The pictures are to be left out, and all remaining data is to be transcribed exactly as it appears.

━━━ Data for the task ━━━

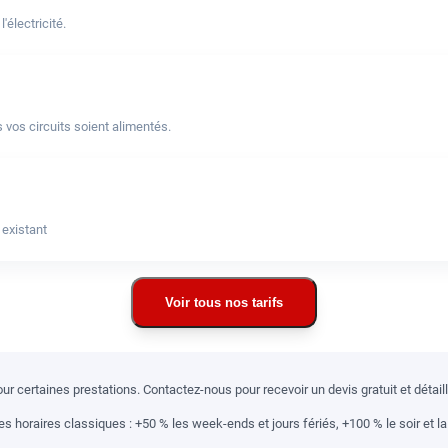
électricité.
 vos circuits soient alimentés.
 existant
Voir tous nos tarifs
r certaines prestations. Contactez-nous pour recevoir un devis gratuit et détai
 horaires classiques : +50 % les week-ends et jours fériés, +100 % le soir et la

━━━

**Result for this task**
électricité.
 vos circuits soient alimentés.
 existant
Voir tous nos tarifs
r certaines prestations. Contactez-nous pour recevoir un devis gratuit et détai
 horaires classiques : +50 % les week-ends et jours fériés, +100 % le soir et la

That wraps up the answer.